One of the best Elmore Leonard adaptations: Jackie Brown

Inspired by an ongoing online discussion with two WOHS friends, which has led us to talk about whether to see Django Unchained, last night I watched an early Quentin Tarantino film much touted by AW, Jackie Brown, from 1997, I think - with Pam Grier in title role, Samuel L. Jackson as the street thug gun runner, and Robert de Niro giving an excellent performance as Jackson's recently sprung sidekick (also Robert Forster, whom I don't really know, in a fine turn as a bail bondsman whom Grier draws into a weird double-crossing scheme).
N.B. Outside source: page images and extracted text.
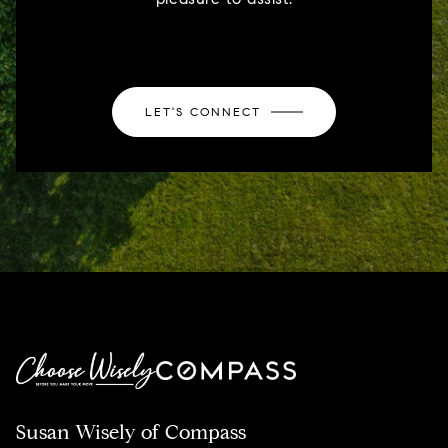
LET'S CONNECT
Susan Wisely of Compass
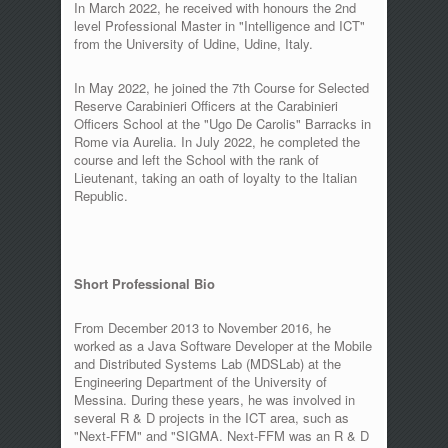
In March 2022, he received with honours the 2nd
level Professional Master in "Intelligence and ICT"
from the University of Udine, Udine, Italy.
In May 2022, he joined the 7th Course for Selected
Reserve Carabinieri Officers at the Carabinieri
Officers School at the "Ugo De Carolis" Barracks in
Rome via Aurelia. In July 2022, he completed the
course and left the School with the rank of
Lieutenant, taking an oath of loyalty to the Italian
Republic.
Short Professional Bio
From December 2013 to November 2016, he
worked as a Java Software Developer at the Mobile
and Distributed Systems Lab (MDSLab) at the
Engineering Department of the University of
Messina. During these years, he was involved in
several R & D projects in the ICT area, such as
"Next-FFM" and "SIGMA. Next-FFM was an R & D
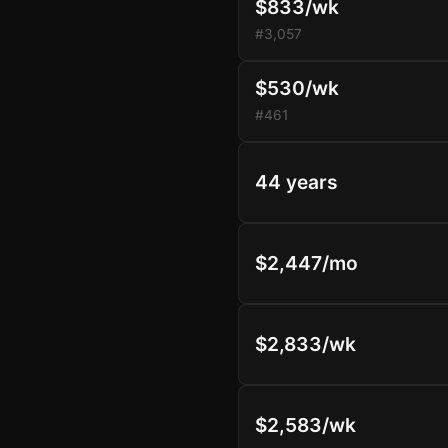
$833/wk
#3,057
$530/wk
#461
44 years
$2,447/mo
$2,833/wk
$2,583/wk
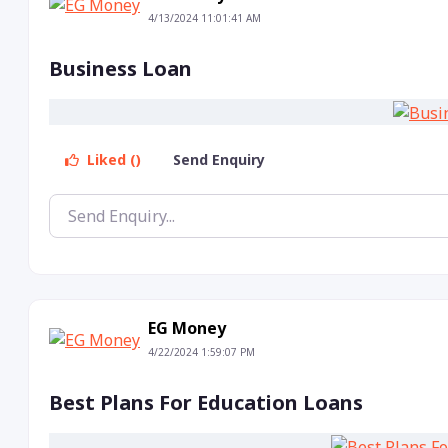
4/13/2024 11:01:41 AM
Business Loan
Liked ()
Send Enquiry
EG Money
4/22/2024 1:59:07 PM
Best Plans For Education Loans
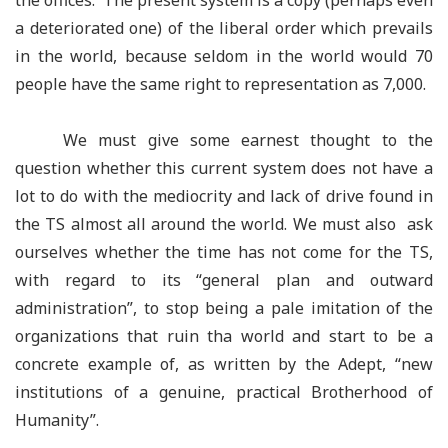
the offices. The present system is a copy (perhaps even
a deteriorated one) of the liberal order which prevails
in the world, because seldom in the world would 70
people have the same right to representation as 7,000.
We must give some earnest thought to the
question whether this current system does not have a
lot to do with the mediocrity and lack of drive found in
the TS almost all around the world. We must also ask
ourselves whether the time has not come for the TS,
with regard to its
“
general plan and outward
administration
”
, to stop being a pale imitation of the
organizations that ruin tha world and start to be a
concrete example of, as written by the Adept,
“
new
institutions of a genuine, practical Brotherhood of
Humanity”.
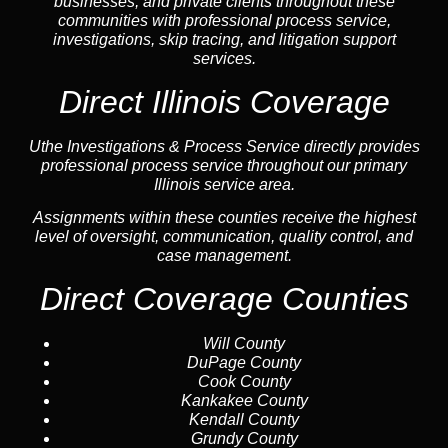
businesses, and private clients throughout these
communities with professional process service,
investigations, skip tracing, and litigation support
services.
Direct Illinois Coverage
Uthe Investigations & Process Service directly provides
professional process service throughout our primary
Illinois service area.
Assignments within these counties receive the highest
level of oversight, communication, quality control, and
case management.
Direct Coverage Counties
Will County
DuPage County
Cook County
Kankakee County
Kendall County
Grundy County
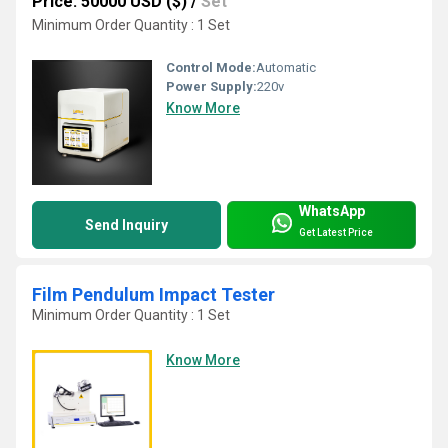
Price: 50000 USD ($)
/
Set
Minimum Order Quantity : 1 Set
Control Mode:
Automatic
Power Supply:
220v
Know More
WhatsApp
Send Inquiry
Get Latest Price
Film Pendulum Impact Tester
Minimum Order Quantity : 1 Set
Know More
All you really need to know is that this is an Elmore Leonard-based project (based on his novel Rum Punch), and it has all of the Leaonard traits and quirks, for better or worse: strong over-the-top nearly cartoonish characters, probably accurate knowledge of the argot and lingo of criminals, episodic narrative development, and plot with lots of twists and kinks that ultimately leaves you thinking: huh? Tarantino seems to stay close to the source, and the movie logs in at well over 2 hours, which is probably too long for a crime movie that really doesn't move much beyond the conventions of the genre but is maybe necessary because of the plot complexity: any editing would either jettison key plot elements of leave us with nothing but plot. And what does make the movie are some of the great scenes involving Jackson: his visits to the bail bondsman's office, smoking away, a bag of cash at the ready; his visit to an accomplice who's turned; his drinking scene with De Niro as they discuss De Niro's fling with Jackson's squeeze (Bridget Fonda). Obviously QT is known for the extreme violence in his films, but though JB is loaded with menace and nuance, it's not graphically violent: there are 4 shooting deaths, but each is quite sudden and shown by indirection. I really question with Jackson would have walked into the darkened bondsman's office late at night in the final sequence - hasn't he seen Seven Samurai? Obviously QT has - but on the whole it's a very entertaining movie that does not feel overly long: doesn't have the depth and scope or the unique qualities of QT's early Reservoir Dogs, but it's as good an Elmore Leonard adaptation as we're likely to see. Maybe QT should try another one?